Le représentant permanent du Maroc à l’ONU a également signalé que son homologue vénézuélien ne pouvait inviter Ahmed Boukhari à prendre la parole en tant que « représentant du Sahara occidental« . Accusé de chercher à « saboter » la réunion onusienne par son homologue vénézuélien, Omar Hilale avait reproché, d’un ton accusateur, à Rafael Ramirez de vouloir faire « ce qui se fait à Caracas [la capitale du Venezuela, NDLR] ». 

Quelques mois plus tard, en octobre, c’est devant la même commission onusienne que l’ambassadeur du Venezuela avait présenté le Sahara comme la « dernière colonie d’Afrique« . En guise de réponse, Omar Hilale avait déclaré que « le Maroc a récupéré le Sahara qui était sous occupation espagnole. Alors que le Venezuela veut amputer son voisin, la Guyane, un État indépendant et membre des Nations Unies, de la moitié de son territoire, en invoquant l’intégrité territoriale« .

Lors de son intervention, Omar Hilale s’était également prêté au jeu des comparaisons entre les populations des provinces du Sud et celles du Venezuela en affirmant que vu les « articles quotidiens de presse dans les journaux américains, la qualité de vie des citoyens au Sahara est mille fois meilleure que celle des citoyens dans la dernière dictature de l’Amérique Latine« .

Lire aussi: Vidéo: Dispute entre les ambassadeurs marocain et vénézuélien à l’ONU

Entre ces deux joutes verbales, l’ambassadeur vénézuélien , avec l’aide de son homologue uruguayen, avait convoqué une réunion du Conseil de sécurité de l’ONU, où Caracas siégeait, afin de discuter des « développements dangereux » qui seraient survenus dans la zone de Guergarat au mois d’août 2016.
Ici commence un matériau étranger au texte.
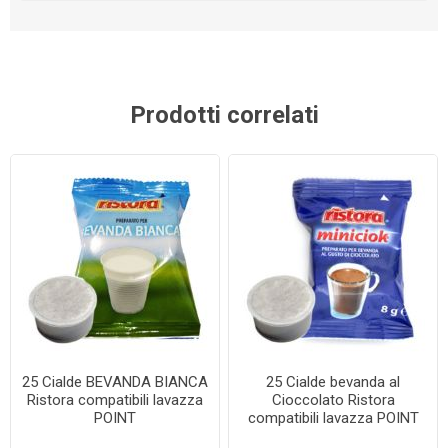
Prodotti correlati
25 Cialde BEVANDA BIANCA
25 Cialde bevanda al
Ristora compatibili lavazza
Cioccolato Ristora
POINT
compatibili lavazza POINT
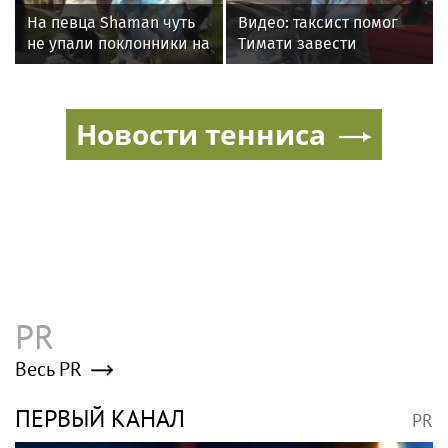
На певца Shaman чуть
Видео: таксист помог
не упали поклонники на
Тимати завести
концерте
эксклюзивный Ferrari
F40 за 157 миллионов
рублей
Новости тенниса
PR
Весь PR
ПЕРВЫЙ КАНАЛ
PR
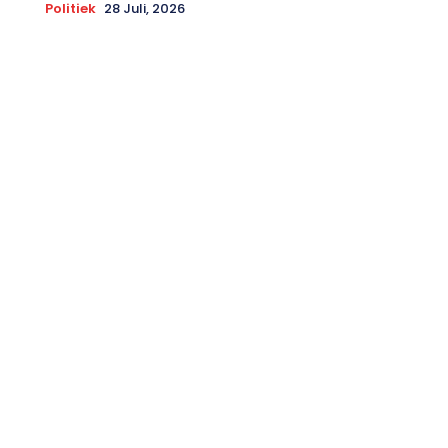
Politiek
28 Juli, 2026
Par ailleurs, le représentant vénézuélien avait voté contre la résolution prorogeant le mandat de la Minurso en août 2016. En janvier 2009, la diplomatie marocaine, « en réaction à l’hostilité ouvertement affichée de ce pays à l’égard de l’intégrité territoriale du Maroc« , avait annoncé la fermeture de son ambassade à Caracas. Le Venezuela de son côté a toujours une ambassade au Maroc dirigée par un chargé d’affaires.